El debate se instaló a partir de los antecedentes correspondientes a los años 2023 y 2024, contenidos en el informe 151 del órgano contralor, y de las revisiones realizadas durante 2025, lo que fue abordado tanto en declaraciones públicas del exjefe comunal como en una reciente sesión del Concejo Municipal de Valparaíso.
Por una parte, Jorge Sharp salió a cuestionar las cifras que se han difundido respecto de las subvenciones sin rendir durante su gestión, asegurando que es incorrecto afirmar que existan cerca de 18 mil millones de pesos pendientes. Según sostuvo en La Estrella de Valparaíso, entre 2024 y 2025 se habrían regularizado rendiciones por más de 17.900 millones de pesos, y afirmó que el aumento en la entrega de subvenciones al final de su periodo respondió a una política de fortalecimiento del apoyo a organizaciones sociales, descartando motivaciones electorales. Además, recalcó que la Contraloría habría desestimado denuncias sobre uso de recursos públicos con fines de campaña y acusó que la actual administración no entregó toda la información disponible al ente fiscalizador, lo que, a su juicio, afectó la “credibilidad del municipio”.
En esa misma línea, el exalcalde defendió las medidas adoptadas durante sus ocho años de gestión para ordenar las finanzas municipales, recordando que al asumir en 2016 existían rendiciones pendientes por más de 45 mil millones de pesos, cifra que —según indicó— fue reducida de manera significativa en los años siguientes.
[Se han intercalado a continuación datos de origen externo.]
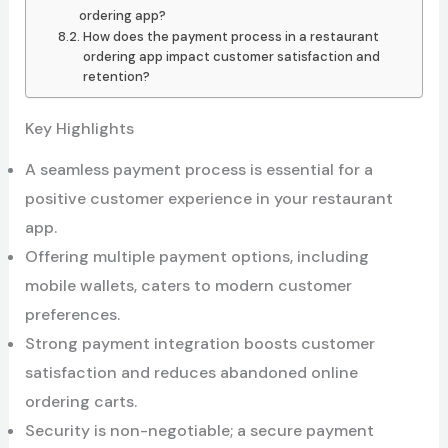
ordering app?
How does the payment process in a restaurant
ordering app impact customer satisfaction and
retention?
Key Highlights
A seamless payment process is essential for a
positive customer experience in your restaurant
app.
Offering multiple payment options, including
mobile wallets, caters to modern customer
preferences.
Strong payment integration boosts customer
satisfaction and reduces abandoned online
ordering carts.
Security is non-negotiable; a secure payment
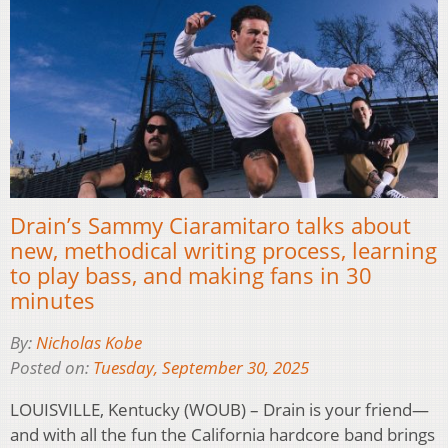
Drain’s Sammy Ciaramitaro talks about
new, methodical writing process, learning
to play bass, and making fans in 30
minutes
By:
Nicholas Kobe
Posted on:
Tuesday, September 30, 2025
LOUISVILLE, Kentucky (WOUB) – Drain is your friend—
and with all the fun the California hardcore band brings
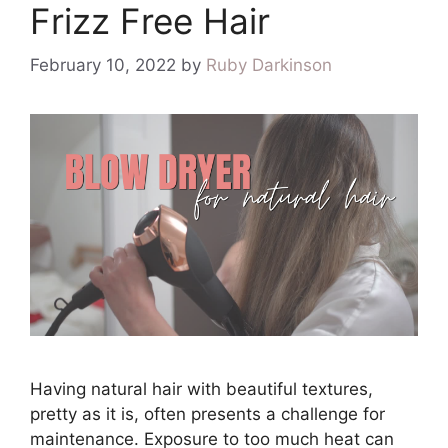
Frizz Free Hair
February 10, 2022
by
Ruby Darkinson
Having natural hair with beautiful textures,
pretty as it is, often presents a challenge for
maintenance. Exposure to too much heat can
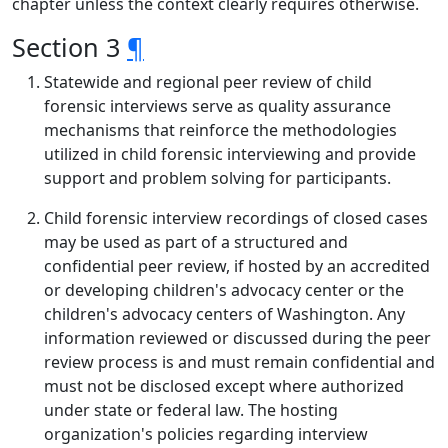
chapter unless the context clearly requires otherwise.
Section 3
¶
Statewide and regional peer review of child
forensic interviews serve as quality assurance
mechanisms that reinforce the methodologies
utilized in child forensic interviewing and provide
support and problem solving for participants.
Child forensic interview recordings of closed cases
may be used as part of a structured and
confidential peer review, if hosted by an accredited
or developing children's advocacy center or the
children's advocacy centers of Washington. Any
information reviewed or discussed during the peer
review process is and must remain confidential and
must not be disclosed except where authorized
under state or federal law. The hosting
organization's policies regarding interview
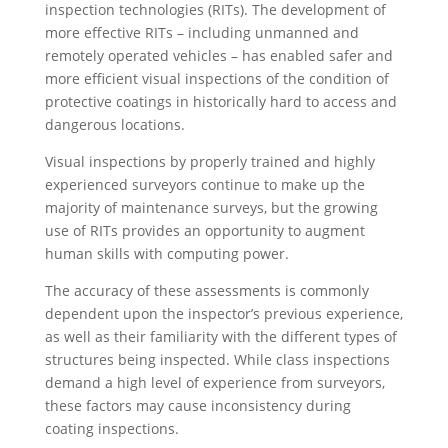
inspection technologies (RITs). The development of
more effective RITs – including unmanned and
remotely operated vehicles – has enabled safer and
more efficient visual inspections of the condition of
protective coatings in historically hard to access and
dangerous locations.
Visual inspections by properly trained and highly
experienced surveyors continue to make up the
majority of maintenance surveys, but the growing
use of RITs provides an opportunity to augment
human skills with computing power.
The accuracy of these assessments is commonly
dependent upon the inspector’s previous experience,
as well as their familiarity with the different types of
structures being inspected. While class inspections
demand a high level of experience from surveyors,
these factors may cause inconsistency during
coating inspections.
No obstante, afirmó que está dispuesto a colaborar con nuevas revisiones y que solicitará antecedentes por la vía de Transparencia para aclarar los montos actualmente en discusión.
Desde la vereda opuesta, la alcaldesa Camila Nieto abordó el tema ante el Concejo Municipal, señalando que la situación heredada correspondía a un monto cercano a los 22.500 millones de pesos en subvenciones sin rendir. En ese contexto, detalló que durante 2025 se entregaron más de 11 mil millones de pesos en nuevos aportes y que, paralelamente, se ingresaron rendiciones y regularizaciones por cerca de 17.923 millones, lo que permitiría cerrar el ejercicio con una cifra aproximada de 16 mil millones de pesos pendientes. Junto con ello, anunció un paquete de medidas administrativas y disciplinarias para enfrentar las observaciones del informe, entre ellas, la revisión de asistencias y marcajes, la regularización de licencias médicas, la exigencia de reintegros cuando no existan respaldos, la actualización del reglamento de subvenciones y el cierre de procedimientos disciplinarios atrasados.
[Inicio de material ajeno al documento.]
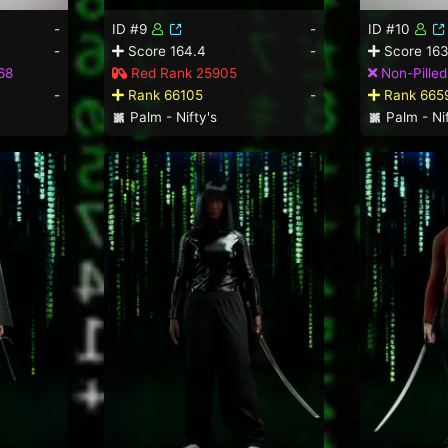
-
ID #9
-
ID #10
-
Score 164.4
-
Score 163
68
Red Rank 25905
Non-Pille
-
Rank 66105
-
Rank 665
Palm - Nifty's
Palm - Nif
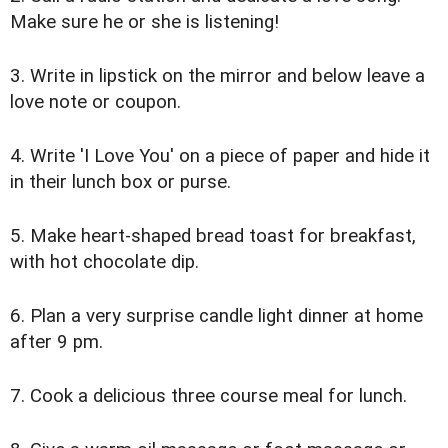
Make sure he or she is listening!
3. Write in lipstick on the mirror and below leave a
love note or coupon.
4. Write 'I Love You' on a piece of paper and hide it
in their lunch box or purse.
5. Make heart-shaped bread toast for breakfast,
with hot chocolate dip.
6. Plan a very surprise candle light dinner at home
after 9 pm.
7. Cook a delicious three course meal for lunch.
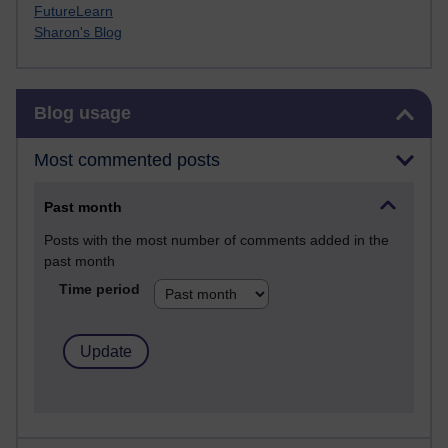
FutureLearn
Sharon's Blog
Skip Blog usage
Blog usage
Most commented posts
Past month
Posts with the most number of comments added in the
past month
Time period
El tema también generó reacciones en el Concejo Municipal. Algunos ediles cuestionaron la forma en que se abordó la discusión, mientras que otros manifestaron su preocupación por el volumen de recursos aún no regularizados. Desde la oposición se advirtió que cerrar el año con una deuda de ese nivel no es un asunto menor y se insistió en la necesidad de contar con un plan concreto de gestión para la cobranza y el control de las rendiciones, evitando que el debate se centre únicamente en atribuir responsabilidades a administraciones anteriores.
De esta forma, el informe de Contraloría no solo activó una serie de ajustes internos en el municipio, sino que también profundizó el cruce de acusaciones entre la actual y la anterior gestión, en medio de un escenario marcado por la presión política y la expectativa de nuevas auditorías que permitan esclarecer definitivamente el estado real de las finanzas municipales.